Quick answer
Buy a smart plug first: the TP-Link Kasa EP25 automates lamps and fans without touching a bulb or a wire, and it works in fixtures a smart bulb can’t. Buy smart bulbs — the TP-Link Tapo L530E — when you want dimming, color, or lighting scenes in fixtures you control.
Quick verdict
- Buy first
- TP-Link Kasa EP25 — ~$25–35 (check current)Check price on Amazon
- For dimming and color
- TP-Link Tapo L530E — ~$18–25 (check current)Check price on Amazon
The one-question decision
Do you want the device controlled, or the light quality controlled? A plug turns anything plugged into it on and off — lamps, fans, holiday lights. A bulb changes what the light itself does — brightness, warmth, color. If the answer is “just make the lamp turn on at sunset,” a plug is cheaper and moves between devices.
Smart plug vs smart bulb by situation
| Situation | Better pick | Why | Watch out for |
|---|---|---|---|
| Lamp on a schedule | Smart plug | On/off is all you need, and the plug can move to a fan later | Lamp switch must stay in the on position |
| Dimming or warm-to-cool light | Smart bulb | Plugs cannot dim; bulbs dim 1–100% in the app | Existing dimmer switches conflict with smart bulbs |
| Color scenes for movies or bias lighting | Smart bulb | Full color control per bulb | Wall switch turned off makes the bulb unreachable |
| Fan, humidifier, or holiday lights | Smart plug | Bulbs cannot switch appliances | Stay within the plug load rating |
| Shared apartment with switch-flippers | Smart plug | A flipped wall switch strands a smart bulb, not a plugged lamp on its own switch | Label the plug so nobody unplugs it |
The two products to compare

TP-Link Kasa EP25
Portable smart-plug control that moves out with you.
~$25–35 (check current)
- 2.4 GHz Wi-Fi, no hub required
- Energy monitoring in the Kasa app
- 4-pack; works with Alexa and Google Home
- Use if
- You want movable lamp or routine control without changing wiring.
- Skip if
- The device is high-draw or not approved for smart-plug control.

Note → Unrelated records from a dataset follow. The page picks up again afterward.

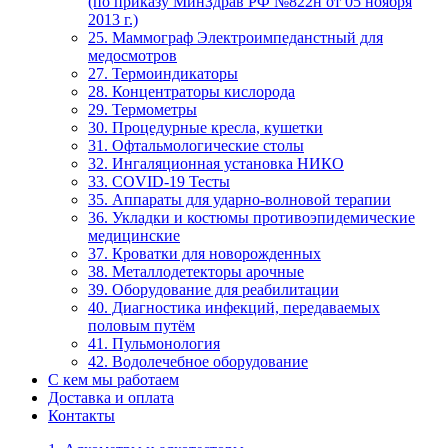
(по приказу МинЗдрав РФ №822н от 05 ноября
2013 г.)
25. Маммограф Электроимпеданстный для
медосмотров
27. Термоиндикаторы
28. Концентраторы кислорода
29. Термометры
30. Процедурные кресла, кушетки
31. Офтальмологические столы
32. Ингаляционная установка НИКО
33. COVID-19 Тесты
35. Аппараты для ударно-волновой терапии
36. Укладки и костюмы противоэпидемические
медицинские
37. Кроватки для новорожденных
38. Металлодетекторы арочные
39. Оборудование для реабилитации
40. Диагностика инфекций, передаваемых
половым путём
41. Пульмонология
42. Водолечебное оборудование
С кем мы работаем
Доставка и оплата
Контакты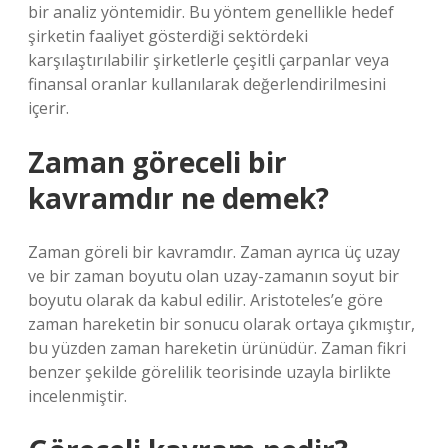
bir analiz yöntemidir. Bu yöntem genellikle hedef
şirketin faaliyet gösterdiği sektördeki
karşılaştırılabilir şirketlerle çeşitli çarpanlar veya
finansal oranlar kullanılarak değerlendirilmesini
içerir.
Zaman göreceli bir
kavramdır ne demek?
Zaman göreli bir kavramdır. Zaman ayrıca üç uzay
ve bir zaman boyutu olan uzay-zamanın soyut bir
boyutu olarak da kabul edilir. Aristoteles’e göre
zaman hareketin bir sonucu olarak ortaya çıkmıştır,
bu yüzden zaman hareketin ürünüdür. Zaman fikri
benzer şekilde görelilik teorisinde uzayla birlikte
incelenmiştir.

Use only within the plug rating and manufacturer instructions.

TP-Link Tapo L530E
Cheap color smart bulbs with no hub required.
~$18–25 (check current)
- A19, 60 W equivalent, 800 lumens
- 16 million colors, dimmable 1–100%
- 2.4 GHz Wi-Fi; works with Alexa and Google Home
- Use if
- You control the fixture and want dimming, color, or lighting scenes.
- Skip if
- The fixture sits on a dimmer switch or housemates flip the wall switch off.

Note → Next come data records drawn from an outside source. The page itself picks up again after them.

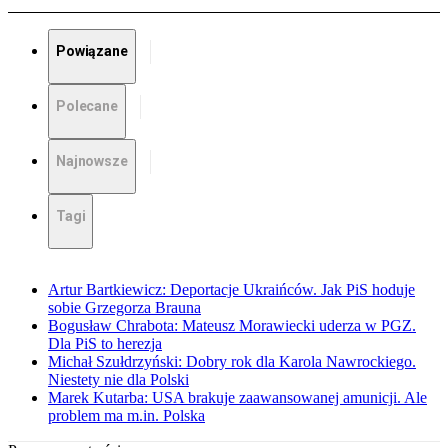
Powiązane
Polecane
Najnowsze
Tagi
Artur Bartkiewicz: Deportacje Ukraińców. Jak PiS hoduje
sobie Grzegorza Brauna
Bogusław Chrabota: Mateusz Morawiecki uderza w PGZ.
Dla PiS to herezja
Michał Szułdrzyński: Dobry rok dla Karola Nawrockiego.
Niestety nie dla Polski
Marek Kutarba: USA brakuje zaawansowanej amunicji. Ale
problem ma m.in. Polska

Smart bulbs need the wall switch left on to stay reachable.
The wall-switch problem
A smart bulb only responds while it has power. If anyone flips the wall switch off, the bulb drops offline until the switch comes back on — the most common reason renters return smart bulbs. Smart plugs sidestep this: the lamp’s own switch stays on, and the plug handles everything. In shared apartments, that difference matters more than any spec.
Also skip smart bulbs in fixtures wired to a dimmer switch. Wall dimmers chop the power the bulb needs for its own electronics; TP-Link recommends full-power sockets only.
Why not both?
Plenty of renters end up with a plug on the living-room lamp and bulbs in the bedroom. Both products here run on 2.4 GHz Wi-Fi with no hub, share the ecosystems (Alexa, Google Home), and move out with you in a box. Start with the plug, add bulbs where light quality matters.
Sources checked
FAQ
Do smart plugs work with any lamp?
Any lamp with a mechanical on/off switch that can stay in the on position. Lamps with touch controls or built-in electronic switches may not turn back on when the plug restores power.
Can I use a smart bulb with a dimmer switch?
No. Wall dimmers deliver partial power that interferes with the bulb’s electronics. Use smart bulbs in full-power sockets and dim through the app instead.
Do these need a hub?
Neither does. The Kasa EP25 and Tapo L530E both connect straight to 2.4 GHz Wi-Fi and work with Alexa and Google Home.